The Department of Public Works was notified of the employee’s positive test last Monday afternoon. That individual went into self-isolation at home and department ordered deep cleaning of the baseyard and vehicles last Tuesday morning, according to a county release.
“We are working diligently to safeguard the health and safety of our employees and members of the public while still maintaining government operations,” Mayor Michael Victorino said, also announcing the positive results of two other county workers on Maui. “Employees who’ve been in close contact with positive employees are in self-quarantine, and we are aggressively testing other employees and conducting thorough, professional decontamination cleaning of work areas.”
Close contacts were identified and went into self-quarantine last week. Essential functions at the Molokai baseyard are expected to be maintained during this time.
A public testing event was held on Molokai on Tuesday, Sept. 8 for those experiencing symptoms or with suspected exposure. Drive-thru diagnostic PCR testing was conducted by Minit Medical and staff will call individuals with all results, which are expected to take one to three days.
Kualapu’u School, which temporarily closed two weeks ago after a student was exposed to a confirmed COVID case, announced its campus would remain closed through Sept. 11.
“The COVID-19 situation is very fluid, and presents many challenges and factors,” wrote school administration in a letter to the school community. “As a result, Kualapu’u School will be transitioning to distance learning from now until Friday, Sept. 11, with the possibility of extending beyond this day. A determining factor of the extension of distance learning is the number of confirmed COVID cases that are directly impacting the school. As of this email, there are no known positive cases with Kualapu’u staff or students.”

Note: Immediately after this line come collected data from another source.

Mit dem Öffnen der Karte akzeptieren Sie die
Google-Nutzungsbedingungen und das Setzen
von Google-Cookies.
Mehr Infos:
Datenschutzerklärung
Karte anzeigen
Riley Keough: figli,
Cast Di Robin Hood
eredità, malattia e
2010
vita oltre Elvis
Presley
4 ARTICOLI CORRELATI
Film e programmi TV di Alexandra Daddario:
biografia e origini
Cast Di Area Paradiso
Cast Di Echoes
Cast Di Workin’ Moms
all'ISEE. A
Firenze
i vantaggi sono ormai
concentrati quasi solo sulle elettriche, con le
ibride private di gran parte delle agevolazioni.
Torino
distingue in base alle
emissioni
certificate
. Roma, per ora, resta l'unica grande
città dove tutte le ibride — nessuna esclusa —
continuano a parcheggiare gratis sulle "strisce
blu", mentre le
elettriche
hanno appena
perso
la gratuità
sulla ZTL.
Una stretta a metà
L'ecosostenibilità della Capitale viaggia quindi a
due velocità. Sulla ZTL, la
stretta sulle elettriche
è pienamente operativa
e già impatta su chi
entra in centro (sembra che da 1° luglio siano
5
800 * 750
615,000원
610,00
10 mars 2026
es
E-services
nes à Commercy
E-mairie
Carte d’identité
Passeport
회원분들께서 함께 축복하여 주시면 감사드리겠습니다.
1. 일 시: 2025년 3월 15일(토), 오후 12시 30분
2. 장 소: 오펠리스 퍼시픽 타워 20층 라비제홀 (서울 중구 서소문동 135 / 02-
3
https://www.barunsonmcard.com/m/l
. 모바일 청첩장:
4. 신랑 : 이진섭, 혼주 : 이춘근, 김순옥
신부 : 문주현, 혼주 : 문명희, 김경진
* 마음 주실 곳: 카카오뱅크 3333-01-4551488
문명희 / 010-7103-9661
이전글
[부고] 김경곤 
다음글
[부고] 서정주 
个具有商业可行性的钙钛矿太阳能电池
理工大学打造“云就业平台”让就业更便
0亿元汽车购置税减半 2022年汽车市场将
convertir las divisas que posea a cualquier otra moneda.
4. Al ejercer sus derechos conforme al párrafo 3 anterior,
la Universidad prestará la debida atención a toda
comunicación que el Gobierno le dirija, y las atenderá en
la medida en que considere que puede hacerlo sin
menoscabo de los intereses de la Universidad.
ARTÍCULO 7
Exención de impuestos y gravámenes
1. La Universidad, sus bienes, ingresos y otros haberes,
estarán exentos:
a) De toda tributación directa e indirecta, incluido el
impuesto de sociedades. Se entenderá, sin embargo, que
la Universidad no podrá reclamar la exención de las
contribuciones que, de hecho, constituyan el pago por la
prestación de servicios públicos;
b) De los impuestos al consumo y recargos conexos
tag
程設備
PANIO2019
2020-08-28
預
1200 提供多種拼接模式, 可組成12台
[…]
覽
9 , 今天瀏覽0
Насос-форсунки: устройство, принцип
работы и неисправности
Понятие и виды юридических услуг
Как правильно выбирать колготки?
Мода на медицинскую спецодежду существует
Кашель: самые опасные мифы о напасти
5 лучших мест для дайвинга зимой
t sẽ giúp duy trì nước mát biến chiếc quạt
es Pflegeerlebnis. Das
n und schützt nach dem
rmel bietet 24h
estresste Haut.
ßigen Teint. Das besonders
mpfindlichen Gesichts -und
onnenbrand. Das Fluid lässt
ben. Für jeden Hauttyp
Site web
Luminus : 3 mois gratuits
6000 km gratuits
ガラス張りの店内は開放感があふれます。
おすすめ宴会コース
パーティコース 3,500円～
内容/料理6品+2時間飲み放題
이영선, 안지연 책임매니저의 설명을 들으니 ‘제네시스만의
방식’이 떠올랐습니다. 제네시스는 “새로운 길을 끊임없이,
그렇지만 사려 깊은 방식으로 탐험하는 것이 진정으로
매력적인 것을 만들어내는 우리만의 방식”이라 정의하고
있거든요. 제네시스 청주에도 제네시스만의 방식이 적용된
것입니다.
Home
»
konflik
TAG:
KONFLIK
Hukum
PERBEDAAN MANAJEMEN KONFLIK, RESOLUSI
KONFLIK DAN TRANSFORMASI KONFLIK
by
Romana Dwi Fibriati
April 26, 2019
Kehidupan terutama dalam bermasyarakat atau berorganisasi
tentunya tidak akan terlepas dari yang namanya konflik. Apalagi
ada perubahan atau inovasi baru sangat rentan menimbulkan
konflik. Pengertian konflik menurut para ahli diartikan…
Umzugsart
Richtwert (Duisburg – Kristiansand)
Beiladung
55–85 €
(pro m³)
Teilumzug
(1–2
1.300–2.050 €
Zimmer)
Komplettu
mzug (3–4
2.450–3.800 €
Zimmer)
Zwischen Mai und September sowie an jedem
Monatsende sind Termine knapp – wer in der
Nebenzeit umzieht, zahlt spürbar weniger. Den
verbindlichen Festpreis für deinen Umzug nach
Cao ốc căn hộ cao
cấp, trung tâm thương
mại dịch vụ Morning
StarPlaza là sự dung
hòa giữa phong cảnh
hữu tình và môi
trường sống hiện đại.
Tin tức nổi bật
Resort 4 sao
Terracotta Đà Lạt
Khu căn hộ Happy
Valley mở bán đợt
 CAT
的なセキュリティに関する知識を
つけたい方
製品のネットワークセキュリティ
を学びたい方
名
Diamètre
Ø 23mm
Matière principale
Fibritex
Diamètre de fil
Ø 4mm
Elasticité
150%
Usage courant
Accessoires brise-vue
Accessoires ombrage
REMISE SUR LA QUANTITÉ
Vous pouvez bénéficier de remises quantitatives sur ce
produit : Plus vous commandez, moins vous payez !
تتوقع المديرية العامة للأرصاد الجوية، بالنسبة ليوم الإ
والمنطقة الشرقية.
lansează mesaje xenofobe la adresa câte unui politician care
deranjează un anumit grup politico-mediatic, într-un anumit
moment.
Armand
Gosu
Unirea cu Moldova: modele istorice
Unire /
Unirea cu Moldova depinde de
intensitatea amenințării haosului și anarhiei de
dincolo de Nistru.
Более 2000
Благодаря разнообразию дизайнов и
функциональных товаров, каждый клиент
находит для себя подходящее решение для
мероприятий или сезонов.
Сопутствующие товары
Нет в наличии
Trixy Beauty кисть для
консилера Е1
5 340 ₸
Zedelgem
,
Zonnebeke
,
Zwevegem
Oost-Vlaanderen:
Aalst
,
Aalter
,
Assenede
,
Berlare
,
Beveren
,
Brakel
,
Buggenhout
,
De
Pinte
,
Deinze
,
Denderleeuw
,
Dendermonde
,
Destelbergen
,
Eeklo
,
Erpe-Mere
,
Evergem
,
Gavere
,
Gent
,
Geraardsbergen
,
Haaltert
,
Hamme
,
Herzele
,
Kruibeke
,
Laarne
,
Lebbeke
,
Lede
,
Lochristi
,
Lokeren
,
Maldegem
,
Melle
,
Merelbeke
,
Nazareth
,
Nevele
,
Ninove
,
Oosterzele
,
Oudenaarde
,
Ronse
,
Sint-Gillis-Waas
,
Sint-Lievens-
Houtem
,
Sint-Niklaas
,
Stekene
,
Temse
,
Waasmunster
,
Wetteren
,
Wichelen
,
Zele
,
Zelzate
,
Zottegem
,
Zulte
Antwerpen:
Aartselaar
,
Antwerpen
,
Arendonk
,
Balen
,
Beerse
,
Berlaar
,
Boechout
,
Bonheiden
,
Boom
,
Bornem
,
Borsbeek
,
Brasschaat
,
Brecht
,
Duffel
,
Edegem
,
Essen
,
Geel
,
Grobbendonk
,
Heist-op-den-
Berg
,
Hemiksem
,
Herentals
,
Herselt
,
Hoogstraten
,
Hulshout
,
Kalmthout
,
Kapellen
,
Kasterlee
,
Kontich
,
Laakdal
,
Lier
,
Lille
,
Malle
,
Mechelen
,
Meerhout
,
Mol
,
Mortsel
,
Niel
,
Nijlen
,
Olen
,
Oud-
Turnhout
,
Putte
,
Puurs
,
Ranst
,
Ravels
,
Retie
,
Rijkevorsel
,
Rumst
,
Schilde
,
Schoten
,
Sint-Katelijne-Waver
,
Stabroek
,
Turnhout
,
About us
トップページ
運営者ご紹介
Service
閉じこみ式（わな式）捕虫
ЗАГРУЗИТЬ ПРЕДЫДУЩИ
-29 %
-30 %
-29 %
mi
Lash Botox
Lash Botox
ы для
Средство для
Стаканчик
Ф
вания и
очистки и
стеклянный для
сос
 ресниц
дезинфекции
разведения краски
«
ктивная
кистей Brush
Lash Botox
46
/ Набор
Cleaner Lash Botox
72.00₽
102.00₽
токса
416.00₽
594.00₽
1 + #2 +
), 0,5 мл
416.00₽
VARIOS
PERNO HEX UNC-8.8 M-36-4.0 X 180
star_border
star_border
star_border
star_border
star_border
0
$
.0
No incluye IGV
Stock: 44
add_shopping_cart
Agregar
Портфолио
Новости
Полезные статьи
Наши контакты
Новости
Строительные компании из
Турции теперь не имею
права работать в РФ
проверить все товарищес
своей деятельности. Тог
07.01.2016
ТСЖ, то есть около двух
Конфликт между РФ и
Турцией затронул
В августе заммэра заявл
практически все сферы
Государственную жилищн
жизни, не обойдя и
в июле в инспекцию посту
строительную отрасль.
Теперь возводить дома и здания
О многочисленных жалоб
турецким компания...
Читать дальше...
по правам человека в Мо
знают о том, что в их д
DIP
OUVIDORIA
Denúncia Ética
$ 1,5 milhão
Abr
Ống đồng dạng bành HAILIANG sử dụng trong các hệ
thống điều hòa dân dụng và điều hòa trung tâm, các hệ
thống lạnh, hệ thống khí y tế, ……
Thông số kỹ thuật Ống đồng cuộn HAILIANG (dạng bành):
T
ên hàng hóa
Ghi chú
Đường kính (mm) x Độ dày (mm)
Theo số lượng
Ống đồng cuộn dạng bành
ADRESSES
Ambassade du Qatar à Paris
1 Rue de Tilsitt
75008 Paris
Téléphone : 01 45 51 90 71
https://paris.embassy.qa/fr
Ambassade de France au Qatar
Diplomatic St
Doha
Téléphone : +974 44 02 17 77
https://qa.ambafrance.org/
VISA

The letter also stated that administration hopes to develop “other safe practices and protocols in place so that school does NOT need to close in the event Molokai has another COVID case impacting school.”
Daniel Espaniola, principal of Kaunakakai School — which previously announced it would start the first several weeks of the school year with full distance learning — said last week that decision would extend through the first quarter ending Oct. 2.
“This has been a challenging time for all of us,” wrote Espaniola to parents. “Your child’s education is very important to each and every one of us here at KES. Although we realize the importance of the health and safety of everyone during these unprecedented times. Due to the recent positive COVID-19 cases in our community, we feel we should not open with our Blended Rotation Model on Sept. 8. We will continue with distance learning until the end of the first quarter Oct. 2.”
Molokai High School is also extending distance learning through the first quarter.
Principal Katina Soares cited continued delays in the completion of three buildings on campus still under construction, which is impacting eight classrooms. Offisland essential workers continue to work on campus to repair two buildings, making potential interaction between students, staff and the construction workers a concern with high case numbers off island, Soares added. In addition, several staff are in isolation following possible exposure to Molokai COVID-19 cases, she wrote in a letter to the school community last week.
On the statewide front, Dept. of Health leadership is stepping down from their positions following widespread criticism of state response to the pandemic and calls for change. Director Bruce Anderson announced his retirement effective Sept. 15. Dr. Libby Char, an emergency room physician, has been appointed to assume leadership of the Dept. of Health. Sarah Park, state epidemiologist who led the state’s COVID-19 response, is taking a leave of absence starting this week.
Public Safety Department Director Nolan Espinda is also retiring following calls for his firing after widespread COVID-19 outbreaks at the Oahu Community Correctional Center that many blame on state inaction.
A new, online state Safe Travels system that’s mandatory to complete prior to both interisland and mainland travel effective Sept. 1 has been causing confusion. All travelers are required to complete the state form, however, travelers to Maui County airports still need to submit the Maui County application for limited travel quarantine online at mauicounty.gov. This form must be completed at least three days prior to departure.
For those applying for a Limited Quarantine Exemption, the application should be completed before submitting the separate online state Safe Travels application. The new state form has a field to input a traveler’s limited quarantine application number.